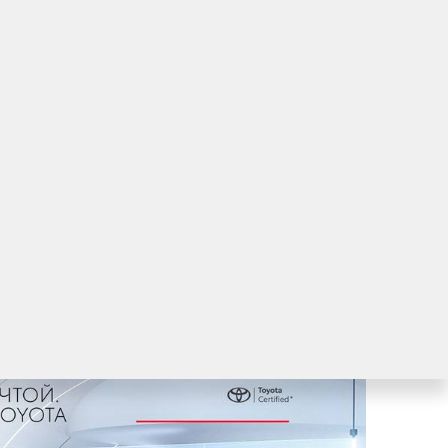
оссии
ультового пикапа Toyota Hilux
естиж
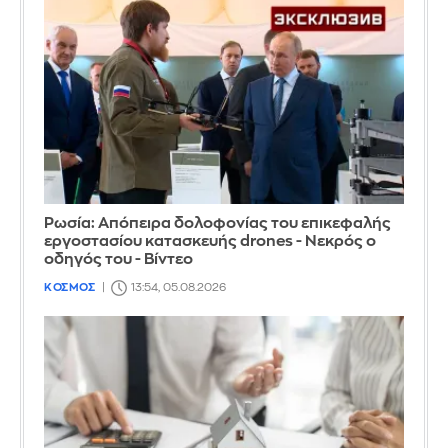
Ρωσία: Απόπειρα δολοφονίας του επικεφαλής
εργοστασίου κατασκευής drones - Νεκρός ο
οδηγός του - Βίντεο
ΚΟΣΜΟΣ
13:54, 05.08.2026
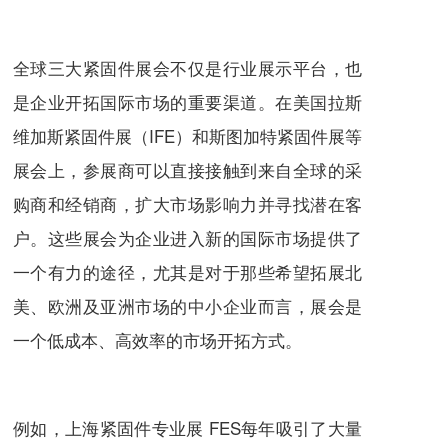
全球三大紧固件展会不仅是行业展示平台，也
是企业开拓国际市场的重要渠道。在美国拉斯
维加斯紧固件展（IFE）和斯图加特紧固件展等
展会上，参展商可以直接接触到来自全球的采
购商和经销商，扩大市场影响力并寻找潜在客
户。这些展会为企业进入新的国际市场提供了
一个有力的途径，尤其是对于那些希望拓展北
美、欧洲及亚洲市场的中小企业而言，展会是
一个低成本、高效率的市场开拓方式。
例如，上海紧固件专业展 FES每年吸引了大量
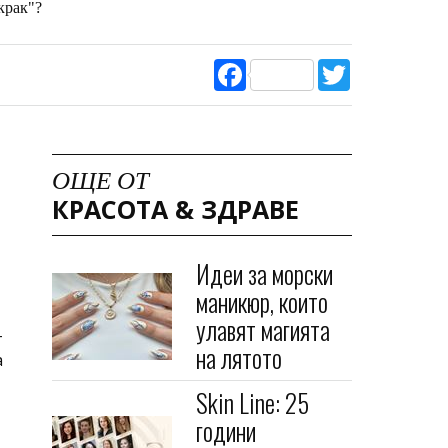
крак"?
Facebook
Twitter
ОЩЕ ОТ
КРАСОТА & ЗДРАВЕ
Идеи за морски
маникюр, които
улавят магията
-
на лятото
а
Skin Line: 25
години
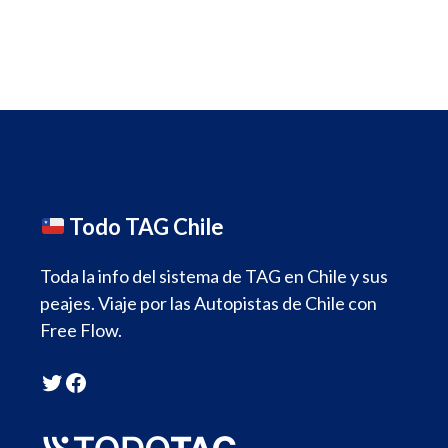
Todo TAG Chile
Toda la info del sistema de TAG en Chile y sus
peajes. Viaje por las Autopistas de Chile con
Free Flow.
Twitter
Facebook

_ _ _

The finished answer is an exact repetition of the listing, with every picture removed.

[WRITTEN SOLUTION]
оссии
ультового пикапа Toyota Hilux
естиж
Ρωσία: Απόπειρα δολοφονίας του επικεφαλής
εργοστασίου κατασκευής drones - Νεκρός ο
οδηγός του - Βίντεο
ΚΟΣΜΟΣ
13:54, 05.08.2026
全球三大紧固件展会不仅是行业展示平台，也
是企业开拓国际市场的重要渠道。在美国拉斯
维加斯紧固件展（IFE）和斯图加特紧固件展等
展会上，参展商可以直接接触到来自全球的采
购商和经销商，扩大市场影响力并寻找潜在客
户。这些展会为企业进入新的国际市场提供了
一个有力的途径，尤其是对于那些希望拓展北
美、欧洲及亚洲市场的中小企业而言，展会是
一个低成本、高效率的市场开拓方式。
例如，上海紧固件专业展 FES每年吸引了大量
крак"?
Facebook
Twitter
ОЩЕ ОТ
КРАСОТА & ЗДРАВЕ
Идеи за морски
маникюр, които
улавят магията
-
на лятото
а
Skin Line: 25
години
Todo TAG Chile
Toda la info del sistema de TAG en Chile y sus
peajes. Viaje por las Autopistas de Chile con
Free Flow.
Twitter
Facebook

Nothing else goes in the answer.